Bounding box prediction data:
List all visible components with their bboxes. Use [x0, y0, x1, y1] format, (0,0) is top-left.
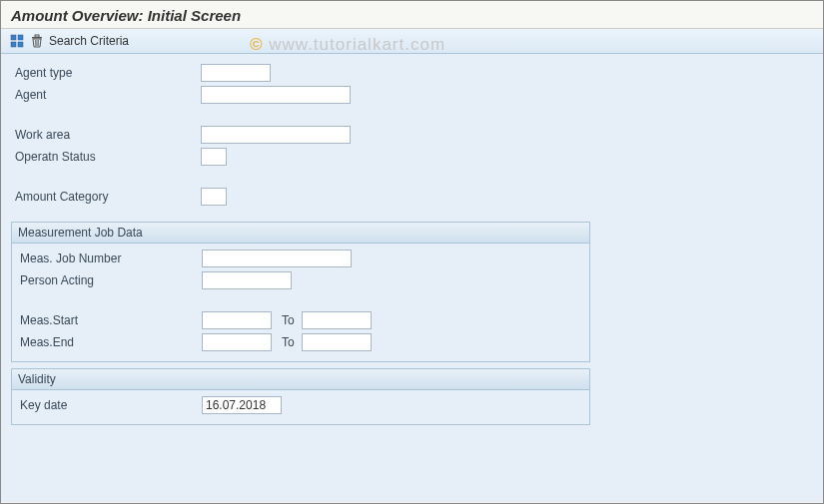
meas-job-number-input[interactable] [202, 250, 352, 267]
svg-rect-1 [18, 35, 23, 40]
measurement-group-title: Measurement Job Data [12, 223, 589, 244]
meas-end-to-input[interactable] [302, 333, 372, 351]
amount-category-input[interactable] [201, 188, 227, 206]
meas-end-to-label: To [272, 335, 302, 349]
amount-category-label: Amount Category [11, 190, 201, 204]
agent-label: Agent [11, 88, 201, 102]
meas-start-from-input[interactable] [202, 311, 272, 329]
svg-rect-3 [18, 42, 23, 47]
work-area-input[interactable] [201, 126, 351, 144]
measurement-job-data-group: Measurement Job Data Meas. Job Number Pe… [11, 222, 590, 362]
validity-group: Validity Key date [11, 368, 590, 425]
meas-start-label: Meas.Start [16, 313, 202, 327]
person-acting-input[interactable] [202, 271, 292, 289]
meas-end-label: Meas.End [16, 335, 202, 349]
meas-end-from-input[interactable] [202, 333, 272, 351]
agent-type-input[interactable] [201, 64, 271, 82]
meas-start-to-label: To [272, 313, 302, 327]
operatn-status-input[interactable] [201, 148, 227, 166]
meas-job-number-label: Meas. Job Number [16, 252, 202, 265]
person-acting-label: Person Acting [16, 273, 202, 287]
page-title: Amount Overview: Initial Screen [11, 7, 813, 24]
trash-icon[interactable] [29, 33, 45, 49]
content-area: Agent type Agent Work area Operatn Statu… [1, 54, 823, 502]
svg-rect-0 [11, 35, 16, 40]
operatn-status-label: Operatn Status [11, 150, 201, 164]
agent-input[interactable] [201, 86, 351, 104]
validity-group-title: Validity [12, 369, 589, 390]
title-bar: Amount Overview: Initial Screen [1, 1, 823, 29]
work-area-label: Work area [11, 128, 201, 142]
svg-rect-2 [11, 42, 16, 47]
meas-start-to-input[interactable] [302, 311, 372, 329]
key-date-input[interactable] [202, 396, 282, 414]
agent-type-label: Agent type [11, 66, 201, 80]
toolbar: Search Criteria [1, 29, 823, 54]
grid-icon[interactable] [9, 33, 25, 49]
key-date-label: Key date [16, 398, 202, 412]
search-criteria-button[interactable]: Search Criteria [49, 34, 129, 48]
svg-rect-5 [35, 35, 39, 37]
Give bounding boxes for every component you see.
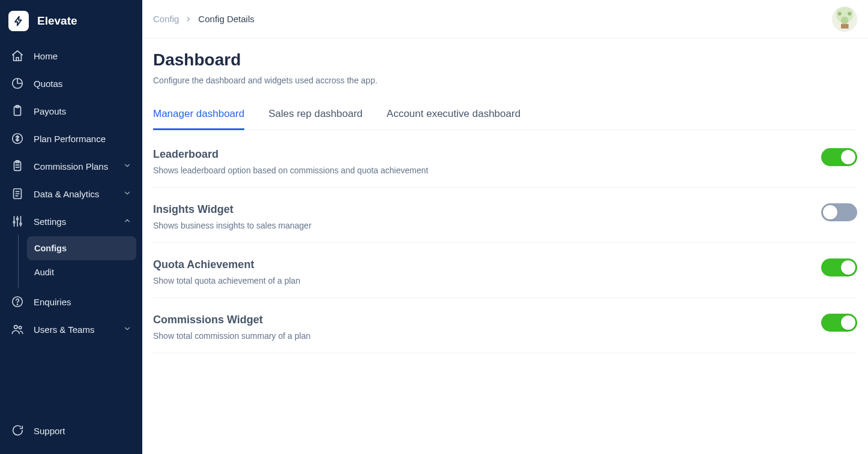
tab-sales-rep-dashboard[interactable]: Sales rep dashboard bbox=[268, 102, 363, 130]
sidebar-item-settings[interactable]: Settings bbox=[6, 208, 136, 235]
sidebar-item-label: Settings bbox=[34, 217, 66, 227]
setting-info: Quota AchievementShow total quota achiev… bbox=[153, 258, 300, 285]
breadcrumb-current: Config Details bbox=[198, 14, 254, 24]
sliders-icon bbox=[11, 215, 24, 228]
sidebar-footer: Support bbox=[0, 411, 142, 454]
chevron-down-icon bbox=[123, 189, 131, 199]
sidebar-item-label: Plan Performance bbox=[34, 134, 106, 144]
document-icon bbox=[11, 187, 24, 200]
sidebar-item-plan-performance[interactable]: Plan Performance bbox=[6, 125, 136, 152]
setting-description: Show total quota achievement of a plan bbox=[153, 276, 300, 285]
brand-name: Elevate bbox=[37, 14, 77, 28]
setting-toggle[interactable] bbox=[821, 258, 857, 276]
page-title: Dashboard bbox=[153, 50, 857, 70]
svg-point-9 bbox=[20, 223, 22, 225]
sidebar-item-label: Users & Teams bbox=[34, 324, 94, 335]
setting-description: Shows leaderboard option based on commis… bbox=[153, 166, 428, 175]
users-icon bbox=[11, 323, 24, 336]
settings-list: LeaderboardShows leaderboard option base… bbox=[153, 130, 857, 353]
sidebar-item-enquiries[interactable]: Enquiries bbox=[6, 288, 136, 315]
sub-item-label: Configs bbox=[34, 243, 67, 253]
sidebar-nav: Home Quotas Payouts Plan Performance Com… bbox=[0, 37, 142, 411]
avatar[interactable] bbox=[832, 7, 857, 32]
sub-item-audit[interactable]: Audit bbox=[27, 260, 136, 284]
sidebar-item-users-teams[interactable]: Users & Teams bbox=[6, 315, 136, 343]
clipboard-icon bbox=[11, 104, 24, 118]
clipboard-list-icon bbox=[11, 160, 24, 173]
sidebar-item-payouts[interactable]: Payouts bbox=[6, 97, 136, 125]
tab-label: Sales rep dashboard bbox=[268, 108, 363, 119]
sidebar-item-commission-plans[interactable]: Commission Plans bbox=[6, 152, 136, 180]
toggle-knob bbox=[841, 150, 855, 164]
help-circle-icon bbox=[11, 295, 24, 308]
sidebar-item-label: Home bbox=[34, 51, 58, 61]
sidebar: Elevate Home Quotas Payouts Plan Perform… bbox=[0, 0, 142, 454]
main: Config Config Details Dashboard Configur… bbox=[142, 0, 868, 454]
tab-label: Manager dashboard bbox=[153, 108, 244, 119]
tabs: Manager dashboard Sales rep dashboard Ac… bbox=[153, 102, 857, 130]
sidebar-item-home[interactable]: Home bbox=[6, 42, 136, 70]
sidebar-item-support[interactable]: Support bbox=[6, 417, 136, 444]
setting-title: Commissions Widget bbox=[153, 314, 310, 326]
sidebar-item-label: Payouts bbox=[34, 106, 66, 116]
setting-info: Commissions WidgetShow total commission … bbox=[153, 314, 310, 341]
svg-point-7 bbox=[13, 221, 15, 223]
breadcrumb-root[interactable]: Config bbox=[153, 14, 179, 24]
tab-label: Account executive dashboard bbox=[387, 108, 520, 119]
toggle-knob bbox=[841, 260, 855, 275]
svg-point-13 bbox=[19, 326, 21, 329]
setting-title: Leaderboard bbox=[153, 148, 428, 161]
svg-point-11 bbox=[17, 304, 17, 305]
toggle-knob bbox=[823, 205, 837, 220]
settings-subnav: Configs Audit bbox=[18, 235, 136, 288]
brand-logo bbox=[8, 11, 29, 31]
sidebar-item-label: Enquiries bbox=[34, 297, 71, 307]
sidebar-item-data-analytics[interactable]: Data & Analytics bbox=[6, 180, 136, 208]
setting-title: Insights Widget bbox=[153, 203, 312, 216]
sidebar-item-label: Support bbox=[34, 426, 65, 436]
topbar: Config Config Details bbox=[142, 0, 868, 38]
sidebar-item-label: Commission Plans bbox=[34, 161, 108, 172]
chevron-down-icon bbox=[123, 324, 131, 335]
breadcrumb: Config Config Details bbox=[153, 14, 255, 24]
setting-info: Insights WidgetShows business insights t… bbox=[153, 203, 312, 230]
toggle-knob bbox=[841, 315, 855, 330]
dollar-circle-icon bbox=[11, 132, 24, 145]
tab-manager-dashboard[interactable]: Manager dashboard bbox=[153, 102, 244, 130]
setting-info: LeaderboardShows leaderboard option base… bbox=[153, 148, 428, 175]
setting-row: LeaderboardShows leaderboard option base… bbox=[153, 130, 857, 188]
svg-point-8 bbox=[17, 218, 19, 220]
brand[interactable]: Elevate bbox=[0, 6, 142, 37]
sub-item-label: Audit bbox=[34, 267, 54, 277]
bolt-icon bbox=[13, 16, 24, 26]
content: Dashboard Configure the dashboard and wi… bbox=[142, 38, 868, 377]
sidebar-item-label: Data & Analytics bbox=[34, 189, 99, 199]
setting-description: Shows business insights to sales manager bbox=[153, 221, 312, 230]
tab-account-executive-dashboard[interactable]: Account executive dashboard bbox=[387, 102, 520, 130]
svg-point-12 bbox=[14, 326, 18, 329]
setting-toggle[interactable] bbox=[821, 148, 857, 166]
setting-row: Quota AchievementShow total quota achiev… bbox=[153, 243, 857, 298]
sidebar-item-quotas[interactable]: Quotas bbox=[6, 70, 136, 97]
chevron-down-icon bbox=[123, 161, 131, 172]
page-subtitle: Configure the dashboard and widgets used… bbox=[153, 76, 857, 85]
chevron-up-icon bbox=[123, 217, 131, 227]
chevron-right-icon bbox=[185, 16, 192, 23]
setting-title: Quota Achievement bbox=[153, 258, 300, 271]
setting-row: Insights WidgetShows business insights t… bbox=[153, 188, 857, 243]
home-icon bbox=[11, 49, 24, 62]
sub-item-configs[interactable]: Configs bbox=[27, 236, 136, 260]
setting-toggle[interactable] bbox=[821, 314, 857, 332]
chat-icon bbox=[11, 424, 24, 437]
setting-row: Commissions WidgetShow total commission … bbox=[153, 298, 857, 353]
sidebar-item-label: Quotas bbox=[34, 79, 62, 89]
setting-description: Show total commission summary of a plan bbox=[153, 331, 310, 341]
pie-icon bbox=[11, 77, 24, 90]
setting-toggle[interactable] bbox=[821, 203, 857, 221]
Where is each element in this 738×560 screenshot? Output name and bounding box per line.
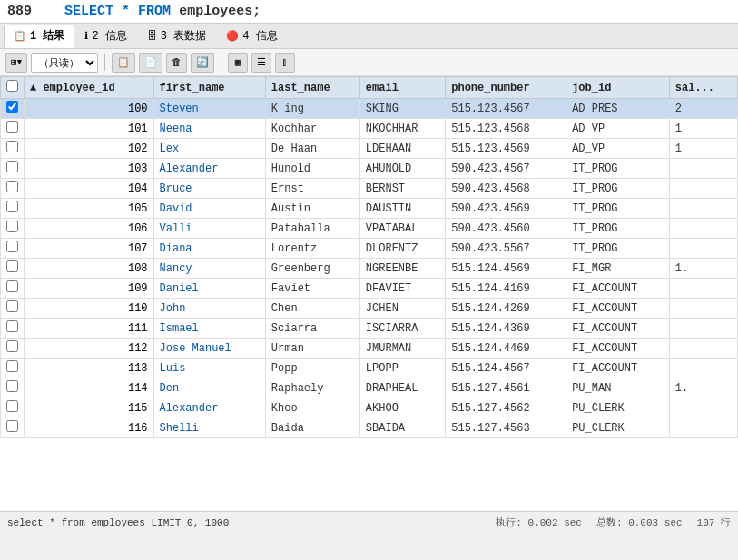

EXERCISE DESCRIPTION — Within the records above, how many lines include the word "Enquiries"? Only the number is wanted.

WRITTEN ANSWER — 2